Carnitine metabolism is thought to be negatively correlated with the progression of hepatocellular carcinoma (HCC) and the specific molecular mechanism is yet to be fully elucidated. Here, we report that little characterized cysteine‐rich protein 1 (CRIP1) is upregulated in HCC and associated with poor prognosis. Moreover, CRIP1 promoted HCC cancer stem‐like properties by downregulating carnitine energy metabolism. Mechanistically, CRIP1 interacted with BBOX1 and the E3 ligase STUB1, promoting BBOX1 ubiquitination and proteasomal degradation, and leading to the downregulation of carnitine. BBOX1 ubiquitination at lysine 240 is required for CRIP1‐mediated control of carnitine metabolism and cancer stem‐like properties. Further, our data showed that acetylcarnitine downregulation in CRIP1‐overexpressing cells decreased beta‐catenin acetylation and promoted nuclear accumulation of beta‐catenin, thus facilitating cancer stem‐like properties. Clinically, patients with higher CRIP1 protein levels had lower BBOX1 levels but higher nuclear beta‐catenin levels in HCC tissues. Together, our findings identify CRIP1 as novel upstream control factor for carnitine metabolism and cancer stem‐like properties, suggesting targeting of the CRIP1/BBOX1/β‐catenin axis as a promising strategy for HCC treatment. image The molecular details of how carnitine energy metabolism regulates liver cancer remain poorly understood.
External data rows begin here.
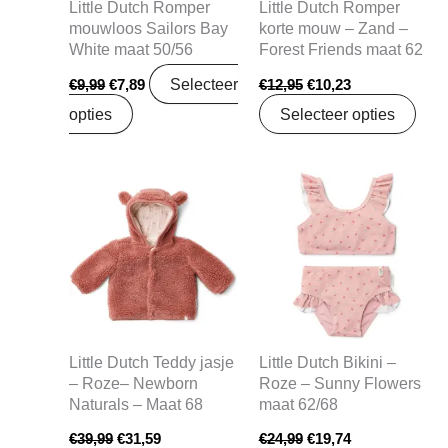
Little Dutch Romper
Little Dutch Romper
mouwloos Sailors Bay
korte mouw – Zand –
White maat 50/56
Forest Friends maat 62
Selecteer
€
9,99
€
7,89
€
12,95
€
10,23
opties
Selecteer opties
Oorspronkelijke
Huidige
Oorspronkelijke
Huidige
prijs
prijs
prijs
prijs
was:
is:
was:
is:
€39,99.
€31,59.
€24,99.
€19,74.
Little Dutch Teddy jasje
Little Dutch Bikini –
– Roze– Newborn
Roze – Sunny Flowers
Naturals – Maat 68
maat 62/68
€
39,99
€
31,59
€
24,99
€
19,74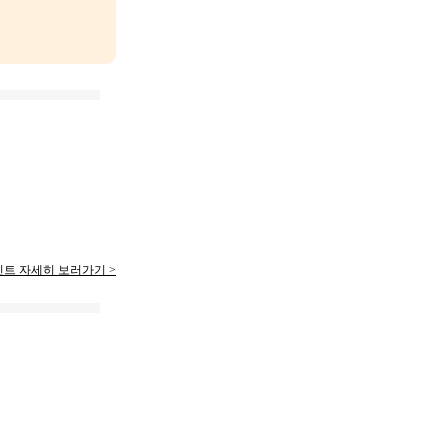
인트 자세히 보러가기
>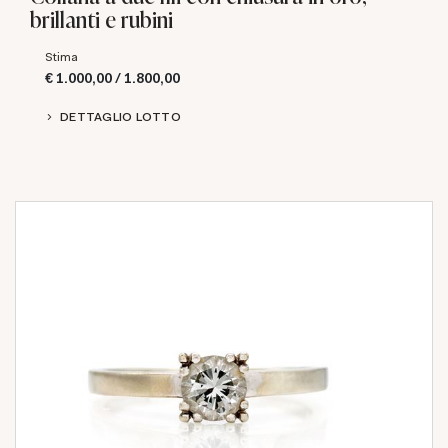
brillanti e rubini
Stima
€ 1.000,00 / 1.800,00
DETTAGLIO LOTTO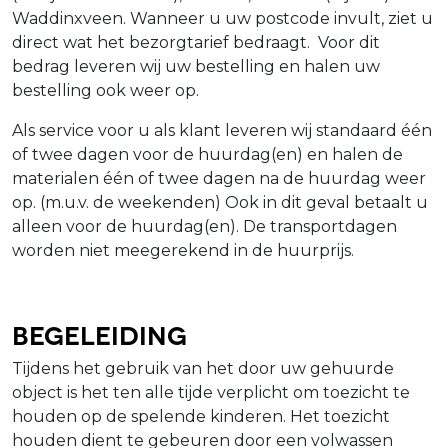
Waddinxveen. Wanneer u uw postcode invult, ziet u
direct wat het bezorgtarief bedraagt. Voor dit
bedrag leveren wij uw bestelling en halen uw
bestelling ook weer op.
Als service voor u als klant leveren wij standaard één
of twee dagen voor de huurdag(en) en halen de
materialen één of twee dagen na de huurdag weer
op. (m.u.v. de weekenden) Ook in dit geval betaalt u
alleen voor de huurdag(en). De transportdagen
worden niet meegerekend in de huurprijs.
Begeleiding
Tijdens het gebruik van het door uw gehuurde
object is het ten alle tijde verplicht om toezicht te
houden op de spelende kinderen. Het toezicht
houden dient te gebeuren door een volwassen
This work identifies zinc finger protein CRIP1 as upstream control factor for carnitine synthesis and oncogenic WNT/beta‐catenin signaling in hepatocellular carcinoma (HCC), suggesting new potential therapeutic avenues. CRIP1 correlates with poor survival in HCC patient samples. CRIP1 downregulates carnitine metabolism and promotes cancer stem‐like properties in HCC cell lines. CRIP1 facilitates interaction of ubiquitin ligase STUB1 and carnitine synthesis enzyme BBOX1, enhancing BBOX1 ubiquitination and proteasomal degradation. CRIP1 overexpression decreased acetylcarnitine levels and beta‐catenin acetylation, promoting nuclear beta‐catenin accumulation. Targeting the CRIP1/BBOX1/beta‐catenin axis impairs HCC in xenograft assays.